‘It’s the (Political) Economy, Stupid!’ Toward a Negative Universal Politics of Global Health Governance

Mr David Primrose1

1University Of Sydney, Australia

Biography:

David Primrose is Lecturer in Health Policy and Planning at the Leeder Centre for Health Policy, Economics and Data, University of Sydney. His research centres on exploring themes in the political economy of health. These include governance of food and health in global capitalism; the neo liberalisation of public health; ideology critique of post-political modalities of health governance; far right and populist approaches to health politics; and critically engaging with mainstream economic theories of health. He recently co-edited the Routledge Handbook on the Political Economy of Health and Healthcare.

Abstract:

The Global Coronavirus Crisis (GCC) pandemic divulged a paradox within contemporary global health governance. Following relative political dormancy, the pandemic prompted renewed debate on the limitations of the extant governance system and concomitant need for transformative change. Yet, this welcome conversation remained largely circumscribed within a narrow political economic spectrum: retaining global capitalism and neoliberalism as the political horizon, rather than questioning their contribution to the GCC. This reflects the entrenched post-political orientation infusing global health governance: evacuating from contestation the structural antagonisms that undermine health, in favour of designing techno-managerial measures that treat the symptoms of such processes within the extant system.

This paper favours a more emancipatory formulation, which recognises and challenges global capitalism and neoliberalism as emasculating health.
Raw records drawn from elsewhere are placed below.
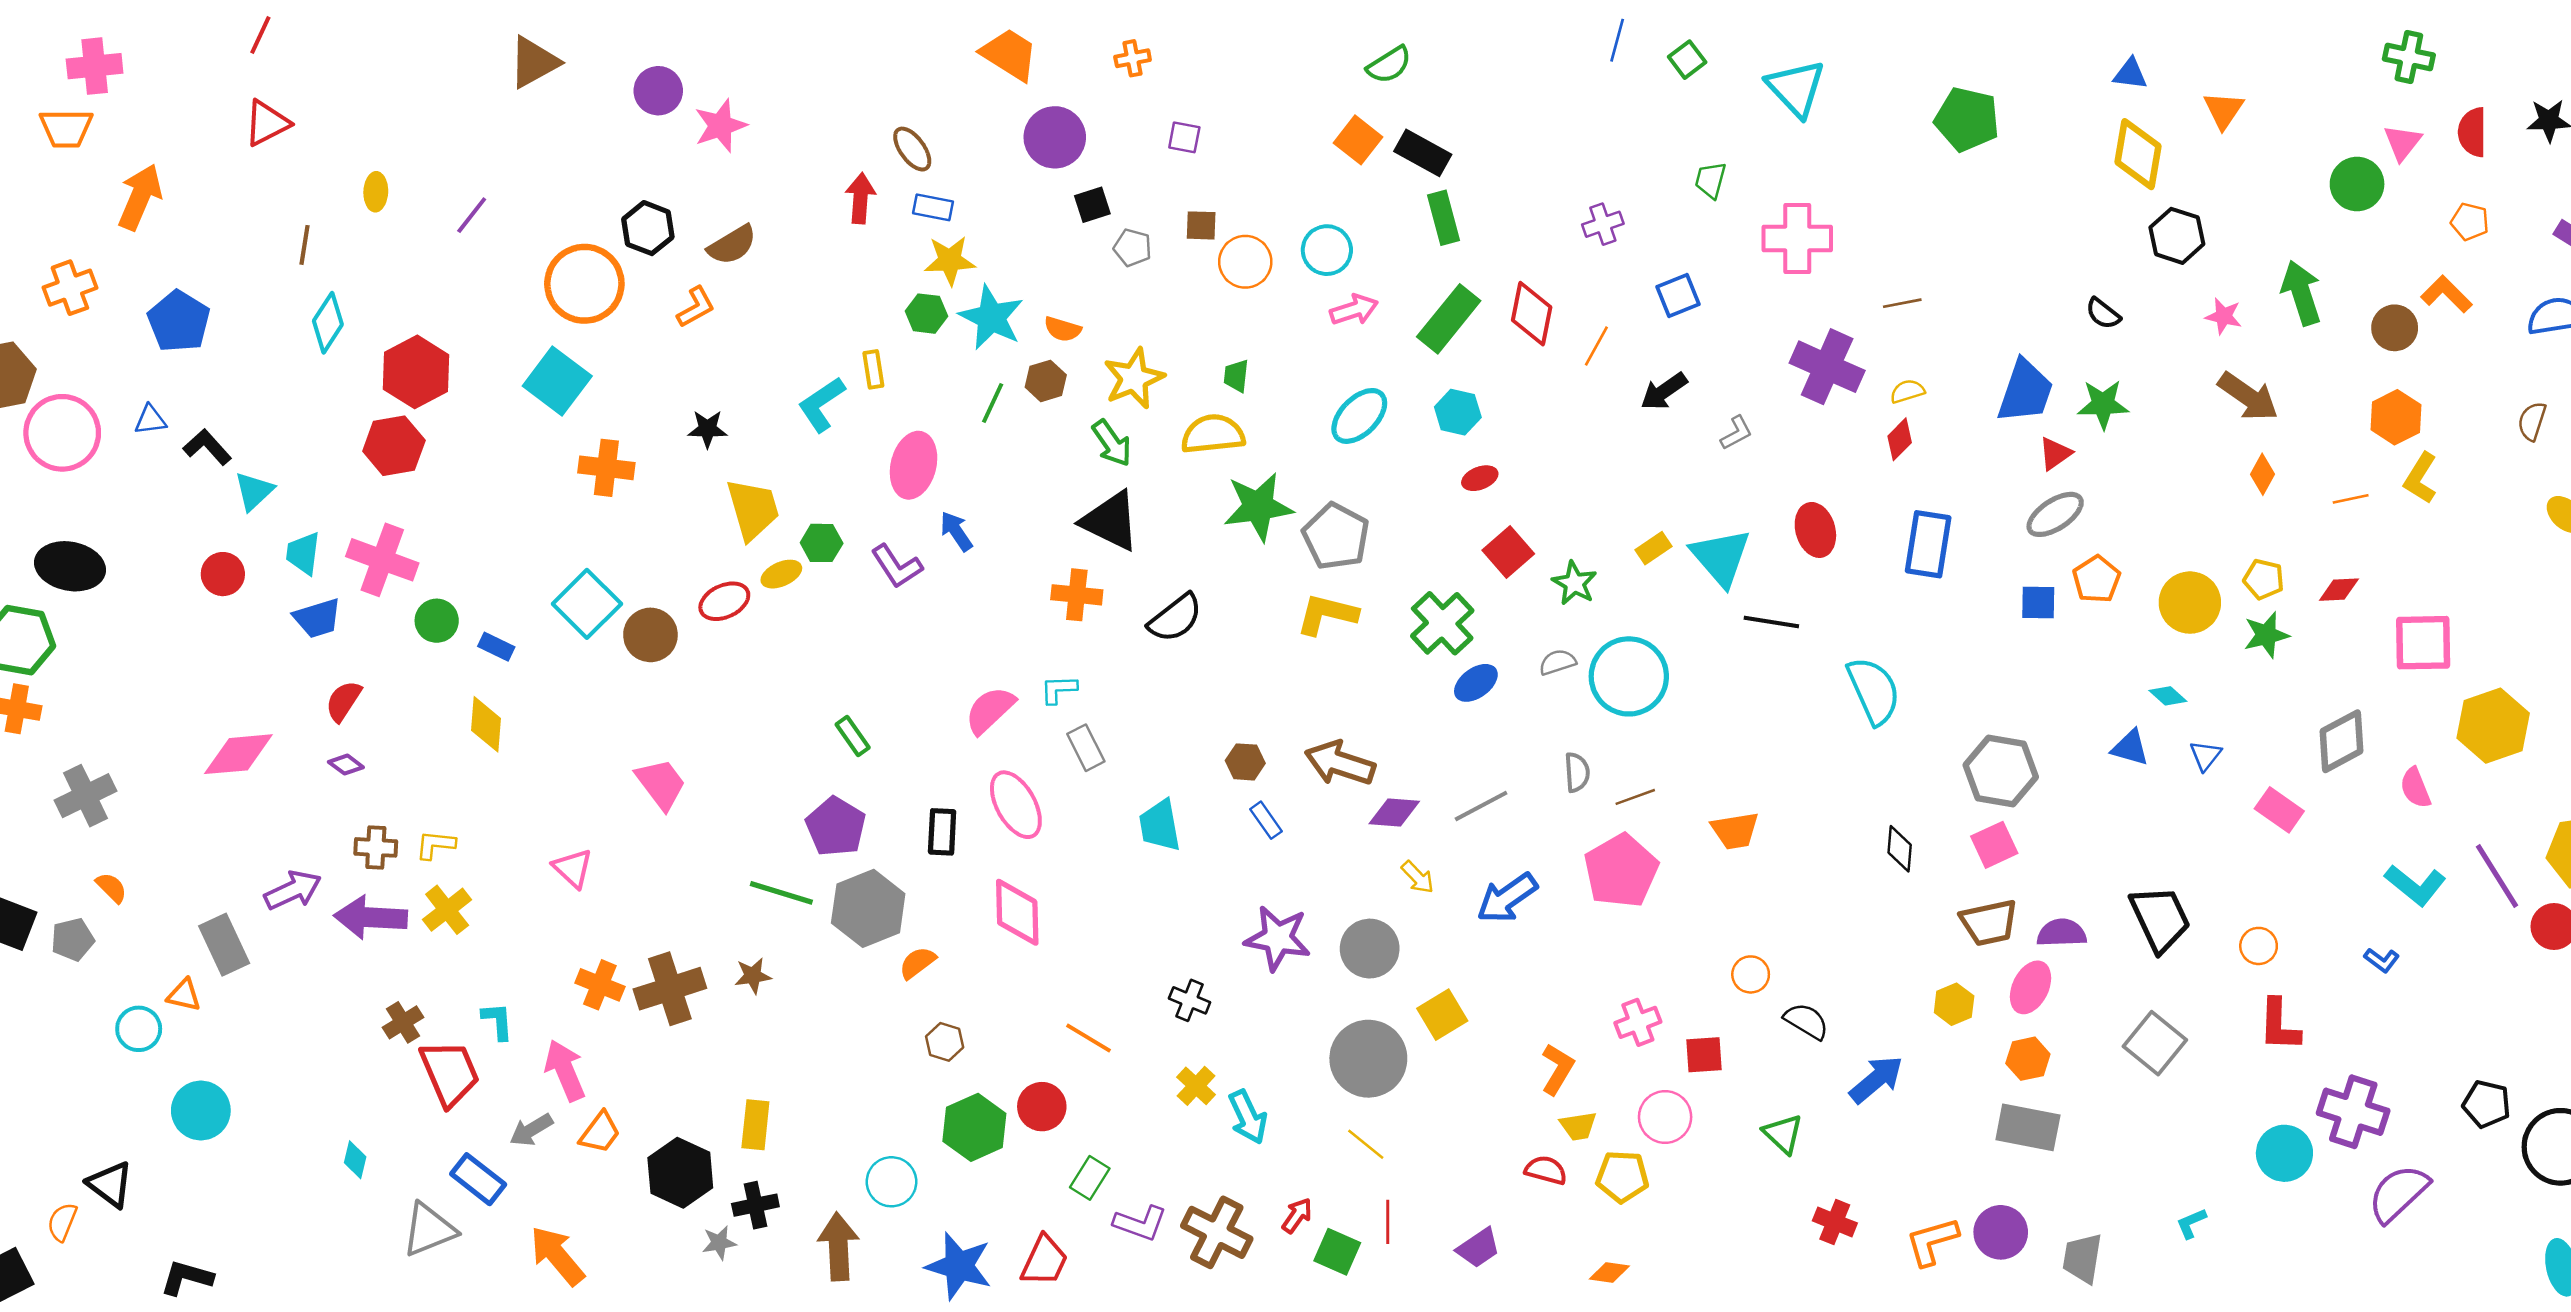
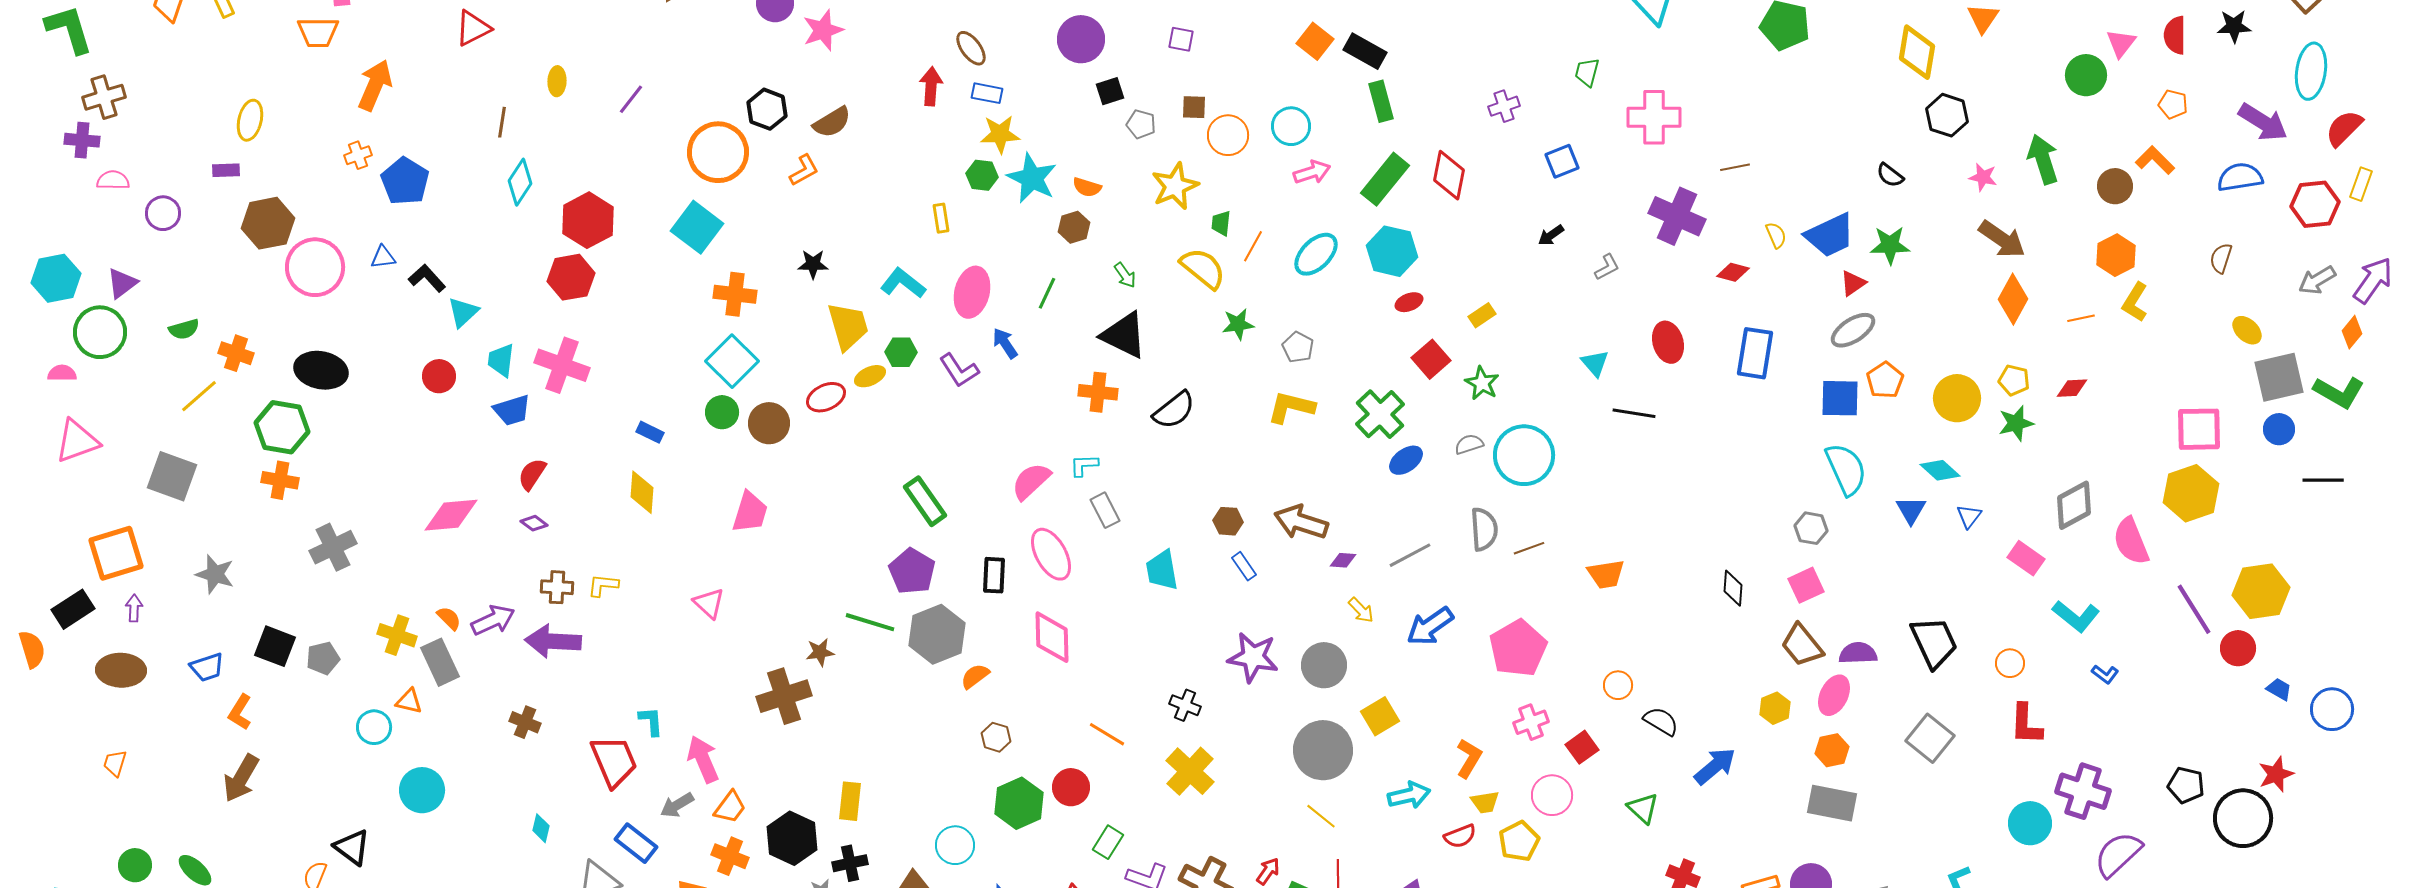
orange cross: (70, 288) -> (358, 155), moved, size x0.7
orange line: (1596, 346) -> (1253, 246), moved
yellow star: (1134, 378) -> (1175, 186), moved
black arrow: (1664, 391) -> (1551, 235), size x0.7
yellow semicircle: (1907, 391) -> (1776, 235), moved, turned 84
blue trapezoid: (2025, 391) -> (1830, 235), turned 46
green line: (993, 403) -> (1047, 293), moved
cyan L-shape: (822, 404) -> (903, 283), moved, turned 72
cyan hexagon: (1458, 412) -> (1392, 251), size x1.4
yellow semicircle: (1213, 434) -> (1203, 268), turned 45
red diamond: (1900, 439) -> (1733, 272), turned 60
green arrow: (1112, 443) -> (1125, 275), size x0.7
orange diamond: (2262, 474) -> (2013, 299), size x1.6
green star: (1258, 507) -> (1238, 324), size x0.6
gray pentagon: (1336, 536) -> (1298, 347), size x0.6
yellow rectangle: (1653, 548) -> (1482, 315), moved
cyan triangle: (1721, 557) -> (1595, 363), size x0.6
blue square: (2038, 603) -> (1840, 398), size x1.4
cyan square: (587, 604) -> (732, 361), moved
green circle: (437, 621) -> (722, 412), moved
pink square: (2423, 643) -> (2199, 429), moved
cyan semicircle: (1874, 691) -> (1846, 469), moved
cyan diamond: (2168, 696) -> (1940, 470), size x1.4
green rectangle: (853, 736) -> (925, 501), size x1.6
blue triangle: (2130, 748) -> (1911, 510), turned 44
gray hexagon: (2001, 771) -> (1811, 528), size x0.6
gray semicircle: (1577, 772) -> (1484, 529), size x1.4
pink trapezoid: (661, 784) -> (750, 512), moved, turned 54
pink semicircle: (2415, 788) -> (2131, 541), size x1.5
purple diamond: (1394, 812) -> (1343, 560), size x0.7
pink pentagon: (1621, 871) -> (1518, 648), moved
cyan L-shape: (2415, 885) -> (2076, 616), moved
orange semicircle: (111, 888) -> (449, 618), moved
yellow cross: (447, 910) -> (397, 635), moved, turned -33
brown trapezoid: (1989, 923) -> (1802, 645), turned 63
brown star: (753, 976) -> (820, 652), moved
orange cross: (600, 985) -> (730, 856), moved
brown cross: (403, 1022) -> (525, 722), moved, turned -36
red square: (1704, 1055) -> (1582, 747), turned -32
yellow cross: (1196, 1086) -> (1190, 771), size x1.6
cyan arrow: (1248, 1117) -> (1409, 795), moved, turned -78
red semicircle: (1546, 1170) -> (1460, 836), turned 144
yellow pentagon: (1622, 1177) -> (1519, 841), turned -30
The potential efficacy of governance to effect transformative change here rests less on promoting alternative universal projects grounded in an a priori positive essence (e.g. health as a ‘human right’) or promoting universality within the prevailing system (e.g. ‘health for all’). Rather, it hinges on the principle of 'negative universality': forging a shared political orientation amongst diverse groups grounded in their common, yet variegated, experiences of the antagonistic dimensions of global capitalism and neoliberalism (i.e. their negative). That is, via particular experiences of multiple, seemingly unrelated global health issues, praxis centres on contesting the universal political economic logic systematically excluding particular populations and eroding socio-ecological determinants of health. The paper concludes by reflecting on how this negative universalism may inform novel institutional forms of transnational health governance.